The food assistance freeze is coming as new work requirements for SNAP are rolling out, changes that are anticipated to cause many Illinois residents to lose federal food benefits. The new requirements were included in the One Big Beautiful Bill Act passed over unified Democratic opposition by a Republican-controlled Congress and signed into law by President Trump over summer. The Greater Chicago Food Depository warned at the time that the changes would be “catastrophic.”
“Honestly, in this world we live in, we need help from the government,” Martinez said. SNAP is “one thing that really does help me and my kids live. I just want people to understand that it’s not bad to get the help.” She grew up in a low-income family and used to feel bad about using food benefits. But “when you’re born into a family like that, it’s hard to get out of it…My intentions are to keep on trying for my family, but I was born into that.”
“I think people think that SNAP recipients are maybe lazy or not working or not doing things for themselves,” Rodriguez said. “That’s not what I see. What I see is hardworking people who just can’t make ends meet. They are literally paycheck to paycheck.”
SNAP is funded yearly by Congress, which has failed to pass legislation to fund the government and thus triggered a shutdown that began on October 1. SNAP maintains a reserve fund in case of emergencies, but the Trump administration has claimed there are legal hurdles preventing it from using that fund to maintain SNAP benefits into November.
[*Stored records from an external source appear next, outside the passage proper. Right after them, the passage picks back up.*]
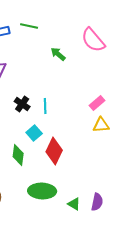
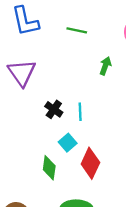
green line: (29, 26) -> (77, 30), moved
green arrow: (58, 54) -> (105, 66), moved, turned 70

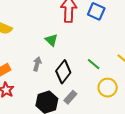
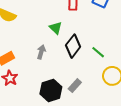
black diamond: (63, 72) -> (73, 46), moved

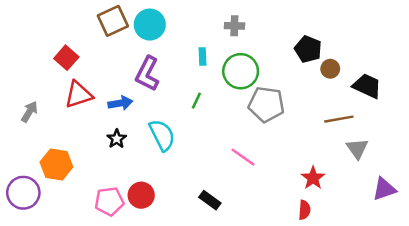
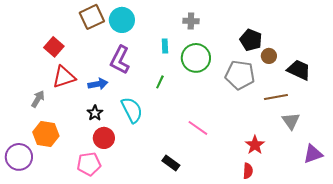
gray pentagon: (266, 104) -> (240, 75), moved
gray arrow: (29, 112) -> (38, 99), moved
red circle: (141, 195) -> (104, 138), moved

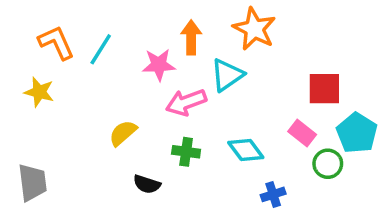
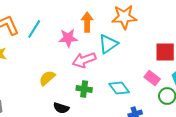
orange star: (254, 29) -> (124, 17), turned -30

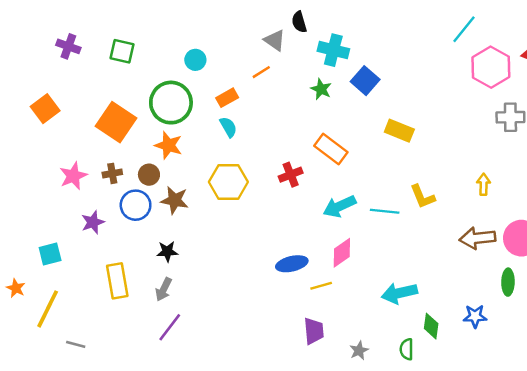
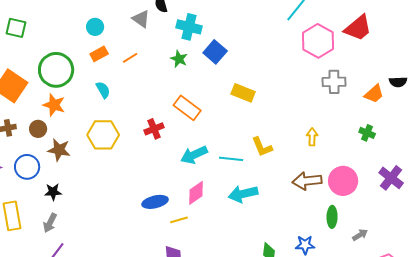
cyan circle: (195, 60) -> (95, 27), moved
orange line: (261, 72) -> (130, 58), moved
orange rectangle: (227, 98) -> (99, 54), moved
blue circle: (136, 205) -> (27, 167), moved
cyan arrow: (399, 293) -> (243, 194), moved

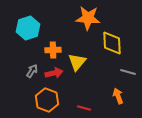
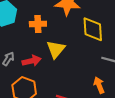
orange cross: (53, 50) -> (38, 24), moved

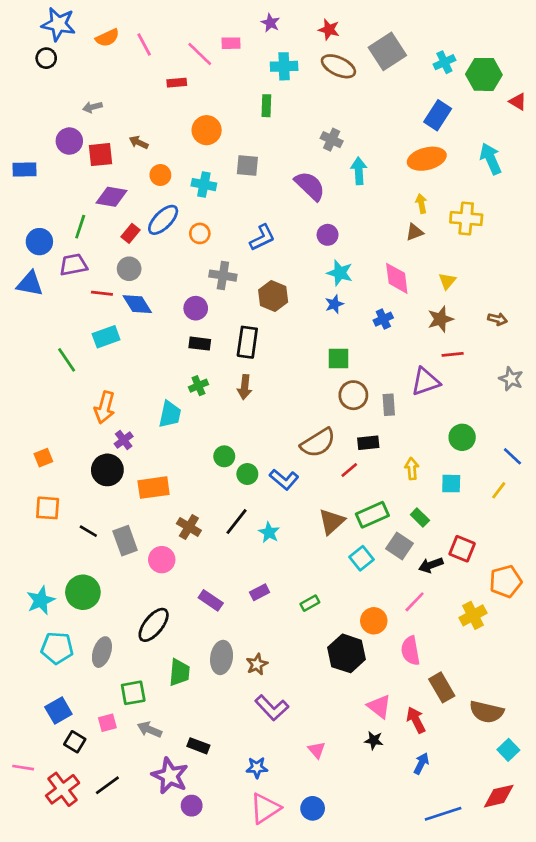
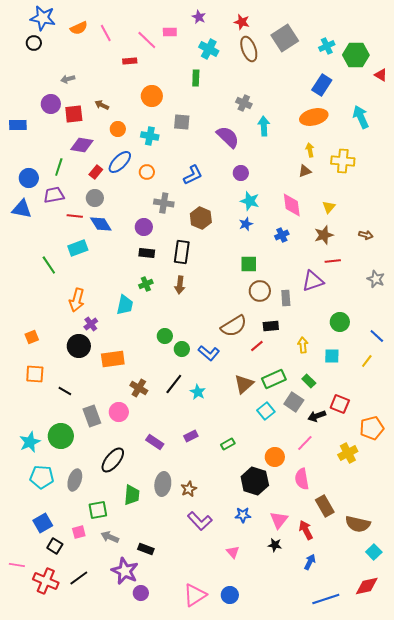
cyan cross: (284, 66) -> (209, 49), turned 30
brown ellipse: (338, 66) -> (249, 49), turned 45
gray rectangle: (125, 541) -> (92, 416), moved
pink triangle: (379, 706) -> (279, 520), turned 30
blue star: (257, 768) -> (243, 515), moved
red cross: (63, 789) -> (46, 581), turned -30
It has used a different set of funds to continue the low-income food assistance program WIC during the shutdown. It has also found money during the shutdown to fund priorities of President Trump, such as the salaries of the military and federal immigration agents, and keeping open USDA offices that help farmers access funding.
Senator Josh Hawley (R-Missouri) has drafted a bill to fund SNAP through the shutdown and argued for it in an op-ed in the New York Times, but Senate Republican leadership has not yet scheduled it for a vote.
“If you look at the hunger reports that the USDA puts out, you’ll see that hunger basically touches every county in America,” said O’Conor of Common Pantry. “So there has to be some sort of response on the national level to addressing hunger. It is not partisan.”
“States cannot do this individually,” she added.
Illinois governor J.B. Pritzker is planning to sign an executive order supporting Illinois residents who rely on SNAP by directing $20 million in state funds to food banks like the Greater Chicago Food Depository. The USDA has said that states that cover SNAP benefits in November will not be reimbursed.
“Currently in Chicago one in five households is experiencing food insecurity,” said Mattson of the Food Depository. The Food Depository and many of its partner organizations have seen elevated need ever since the pandemic five years ago, serving a record 2.4 million households in 2024. But that assistance pales in comparison to federal food benefits: for every one meal that the emergency food system of food banks and pantries provides, SNAP provides nine meals, according to the Food Depository.
“Need is already high and many of our locations are already near capacity,” Mattson said. “We wish that this was a need that was small enough and manageable enough that donations could cover it.”
Northwestern Settlement’s food pantry has already seen increased need in the past month, with significant numbers of new visitors, according to Rodriguez. She has had to reduce the quantity of items that clients can take from the pantry in order to keep up with the demand and not run out of food.
Rodriguez compares the “emergency” that would happen if SNAP benefits were frozen to the pandemic. “COVID was this thing that happened, and it happened to all of us. It didn’t matter whether you were on SNAP or you had a $100,000-a-year job,” she said.
By contrast, the SNAP freeze “is specifically to a group of people who are already struggling, who are already just surviving day to day. And it’s a choice. We could fund this. We can make this a little bit better – and we’re not.”
Editor’s note: The author has volunteered at Common Pantry.